Chatty, amiable first novel set in Alamogordo (``Rocket City'') New Mexico. Storywriter Alpert (Best of the West 5, etc.) offers two modestly skewed love affairs here. First, there's that of art- therapist Marilee Levitay, 25, a likable, ordinary woman who quits her job to chase after her boyfriend, a New Age twerp who works for the Air Force in Alamogordo. On her way across the White Sands Missile Range, she picks up a hitchhiker named Enoch, a dwarf who can walk only with crutches. Nothing could be more unlikely than an affair between these two, so, naturally, Alpert skewers the boyfriend, and after several gentle adventures, Marilee and Enoch have a wild night.
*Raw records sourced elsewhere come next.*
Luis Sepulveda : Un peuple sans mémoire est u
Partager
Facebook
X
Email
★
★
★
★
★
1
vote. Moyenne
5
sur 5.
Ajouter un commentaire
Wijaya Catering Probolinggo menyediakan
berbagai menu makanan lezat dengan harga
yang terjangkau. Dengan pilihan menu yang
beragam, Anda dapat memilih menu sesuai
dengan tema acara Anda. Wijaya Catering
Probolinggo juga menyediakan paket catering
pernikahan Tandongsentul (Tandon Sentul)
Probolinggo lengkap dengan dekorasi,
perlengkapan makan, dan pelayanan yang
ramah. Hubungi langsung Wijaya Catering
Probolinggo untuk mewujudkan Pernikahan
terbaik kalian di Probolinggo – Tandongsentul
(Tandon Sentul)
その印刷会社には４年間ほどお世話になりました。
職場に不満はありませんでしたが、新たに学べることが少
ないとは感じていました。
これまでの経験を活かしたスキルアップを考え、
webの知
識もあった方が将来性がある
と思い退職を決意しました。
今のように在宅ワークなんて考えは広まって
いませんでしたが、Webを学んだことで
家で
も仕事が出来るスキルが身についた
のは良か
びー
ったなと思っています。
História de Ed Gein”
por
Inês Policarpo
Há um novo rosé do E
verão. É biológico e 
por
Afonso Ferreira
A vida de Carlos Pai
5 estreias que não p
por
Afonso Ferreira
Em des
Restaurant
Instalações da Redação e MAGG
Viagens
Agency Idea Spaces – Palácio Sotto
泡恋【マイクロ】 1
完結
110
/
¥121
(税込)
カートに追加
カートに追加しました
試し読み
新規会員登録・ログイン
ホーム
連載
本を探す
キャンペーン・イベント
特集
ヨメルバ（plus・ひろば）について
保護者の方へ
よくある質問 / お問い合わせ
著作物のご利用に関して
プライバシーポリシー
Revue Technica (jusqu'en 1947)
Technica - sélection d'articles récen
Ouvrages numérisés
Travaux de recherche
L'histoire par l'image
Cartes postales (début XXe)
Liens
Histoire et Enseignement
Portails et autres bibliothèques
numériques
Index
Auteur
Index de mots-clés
Second, there's 40-year-old Louis T. Figman, a hypochondriac who works in LA as an insurance adjuster. He deals exclusively with ``accidental death and dismemberment'' but has managed to keep his emotional distance through the years, until one day he's involved in an accident himself. Simultaneously, Figman has convinced himself that he's dying, and, under an assumed name, he flees to Alamogordo, where he attempts, amusingly, to become a painter. He grows lonely and chases after a 20-year-old grocery clerk—who turns out to be as banal as the reader suspects she will—when right under his nose, with a salty older woman, true love awaits. Alpert crosses the two storylines just once, in a bar scene with a host of dwarves that brings to mind Katherine Dunn's Geek Love. Meanwhile, she runs her character all over the New Mexico backcountry but does little with rockets, military life, or the heritage of the atomic bomb. And her moral is exactly this profound: Love is where you find it. Still, boy-meets-girl never grows old, and, particularly with the ridiculous Figman, newcomer Alpert strikes a pleasing tone.